A specific habit which works well for me is getting up early in the morning when I am less likely to be distracted and when I have a full charge of energy, which I can then use on the most important thing for the day. It is a constant challenge though to do this.
It took me a long time to come to realise the value of visualising your goals, I use to think it was all baloney but through experience have come to learn that nothing could be less true. If you visualise something in your mind in a structured way, to fix in your mind the direction you want to go and the end points that you want to meet, you automatically move towards this. The structured use of visualisation and affirmation is something that I have done for a long time so I do try and set aside time to be as precise and as realistic in visualising what it is that I want to achieve.
As a separate notion I do meditate, when I was in my 20’s Tracy dragged me along to a session on meditation, and to both of our surprise I found that it really worked for me. I don’t meditate in a real structured way or on a day-to-day basis but I do when I feel like I need to, I find it a very effective way of dealing with stress and a very useful tool.
My favourite quote is one of Edmund Burke, a very famous conservative thinker, although a liberal myself, ‘All it takes for evil to prevail is for good people to do nothing’. This is a quote about entropy, that the world moves from order towards disorder automatically. To maintain things that are ordered, or to maintain things that are beautiful takes energy. It takes everyone’s energy to make society better and better, it is not enough for us to sit back and say well I didn’t do anything wrong.
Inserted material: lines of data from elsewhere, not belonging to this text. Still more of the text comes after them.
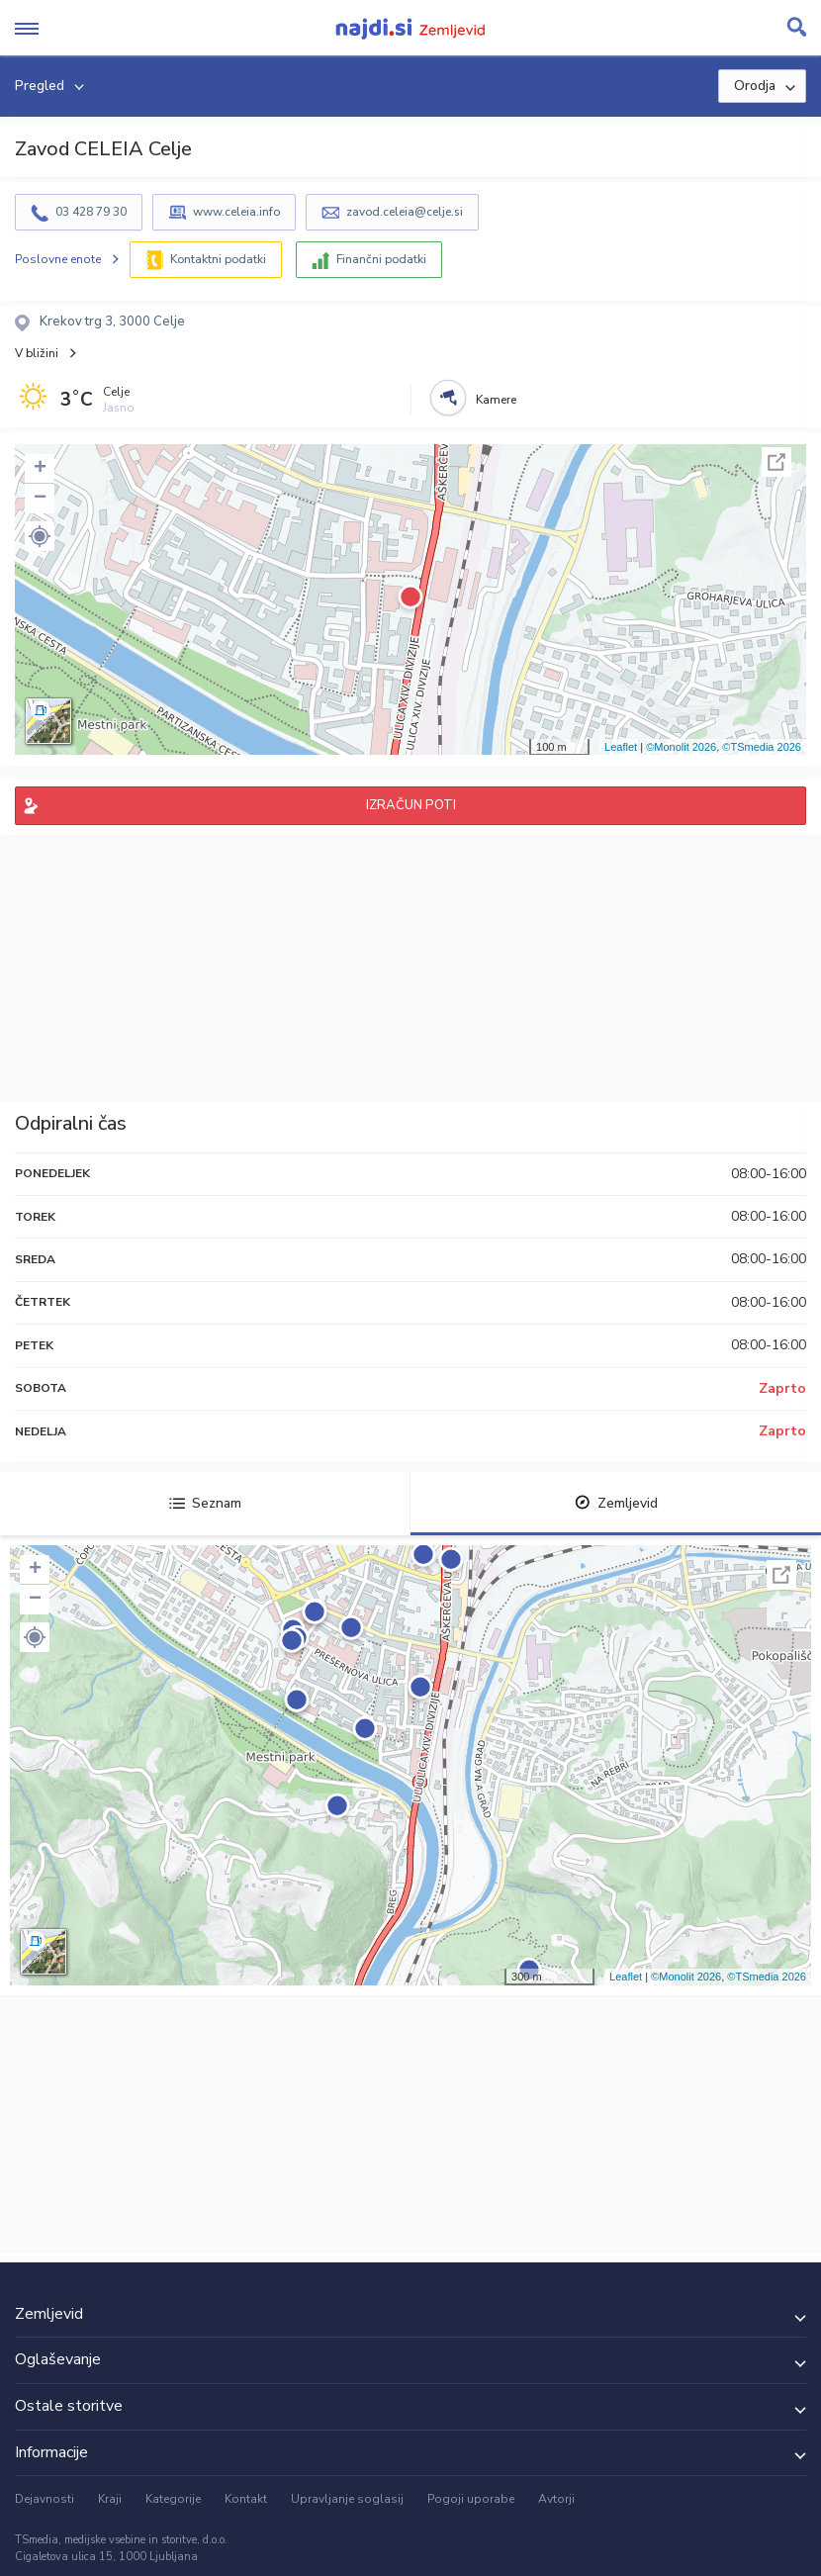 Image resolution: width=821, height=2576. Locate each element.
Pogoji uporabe (470, 2499)
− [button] (40, 498)
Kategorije (173, 2499)
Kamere (496, 400)
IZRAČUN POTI (411, 805)
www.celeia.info (236, 212)
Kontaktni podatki (218, 259)
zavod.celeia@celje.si (404, 212)
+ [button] (40, 469)
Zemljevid (616, 1503)
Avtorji (556, 2499)
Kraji (110, 2499)
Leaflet (620, 747)
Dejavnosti (44, 2499)
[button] (39, 536)
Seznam (205, 1503)
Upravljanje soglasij (347, 2499)
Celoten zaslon (776, 462)
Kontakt (246, 2499)
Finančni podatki (381, 259)
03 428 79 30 (91, 212)
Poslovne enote (58, 259)
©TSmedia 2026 (761, 747)
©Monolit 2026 (681, 747)
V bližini (36, 353) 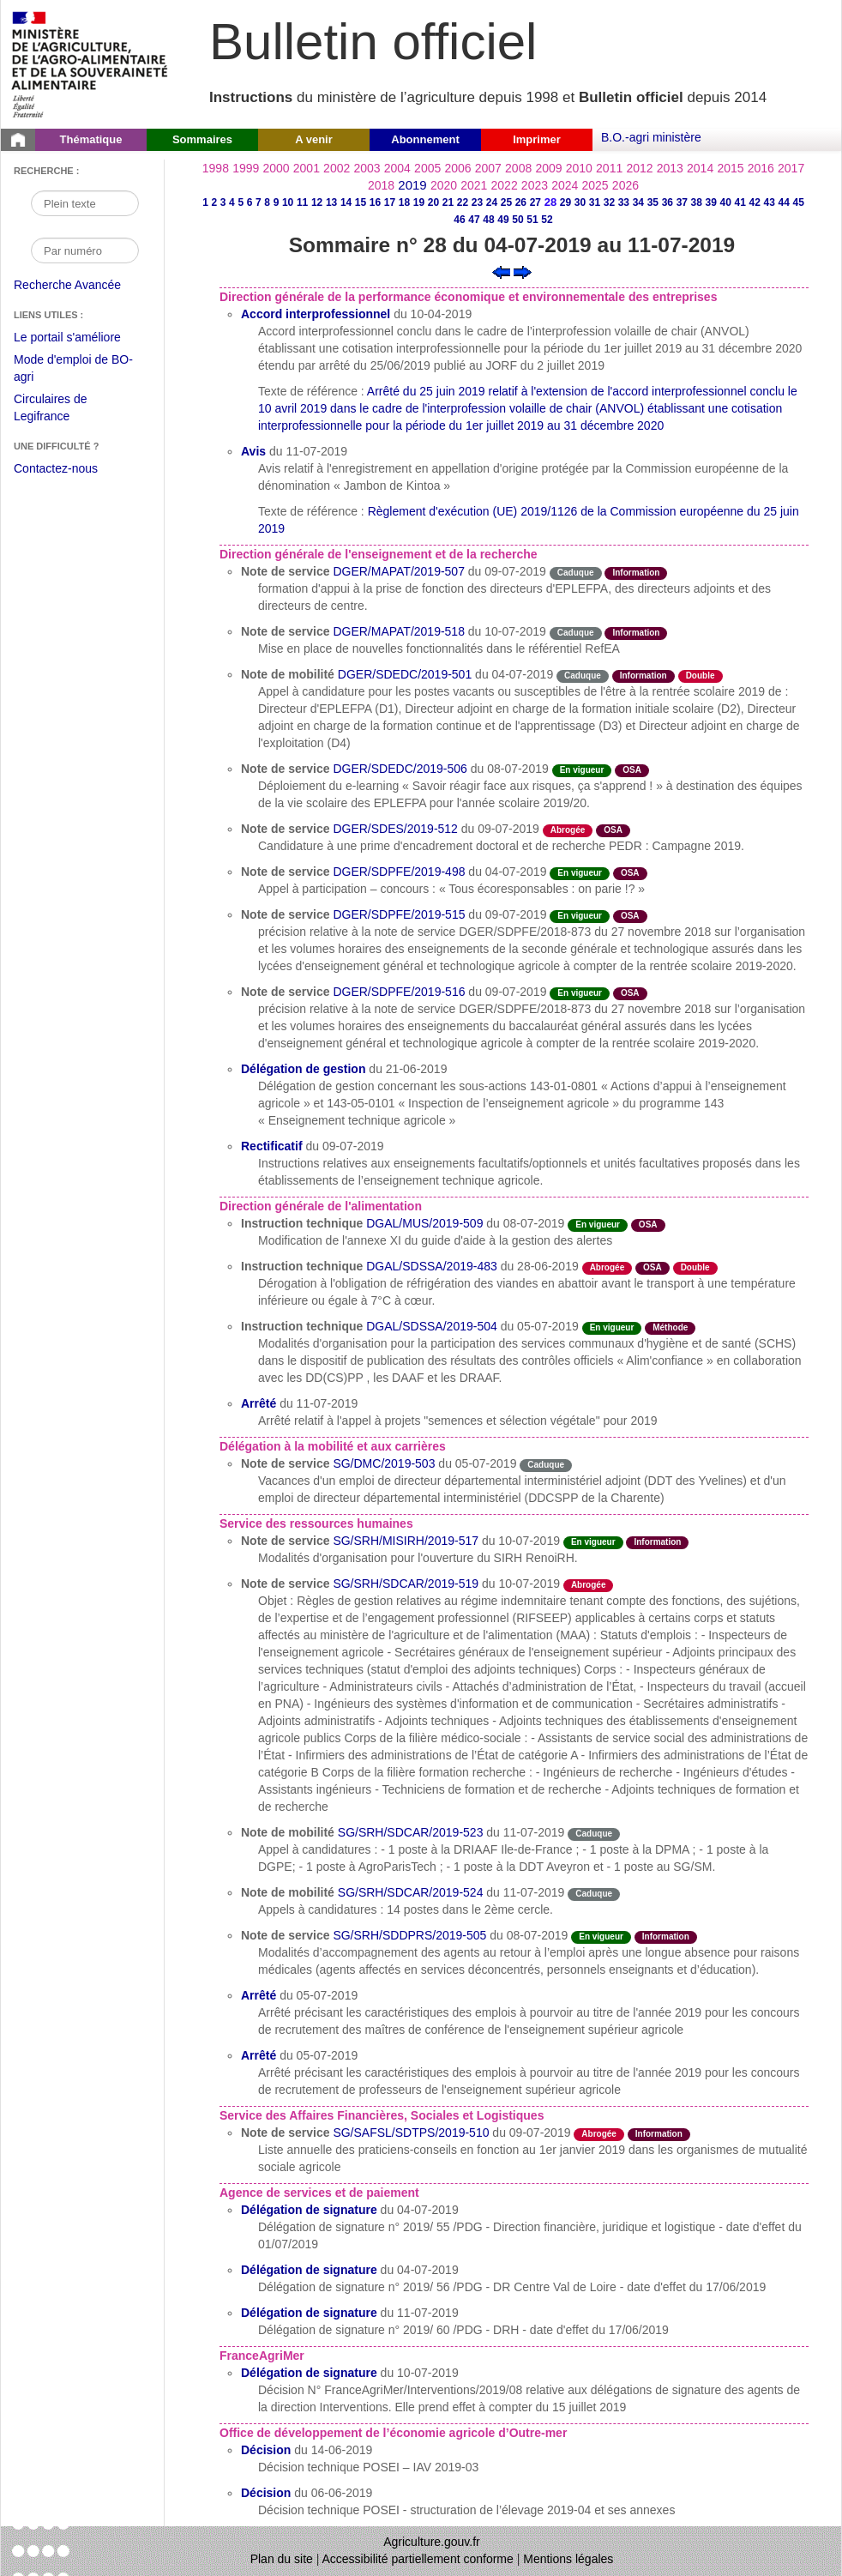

My favourite book, which I only read two or three years ago is Fydoor Dostoevsky’s The Brothers Karamazov, which was recommended to me by a colleague when I was discussing how the numerical and financial focus of economics really drives the spirit out of you when you have been studying it for some 25 years. Dostoevsky’s work is almost like, if economics drains the spirit from you a little bit over time, well this work sings the spirit back into you. It is so much about human spirit, that it becomes rejuvenating to read it. He has another book which is supposed to be very good, The Idiot, which I am yet to read.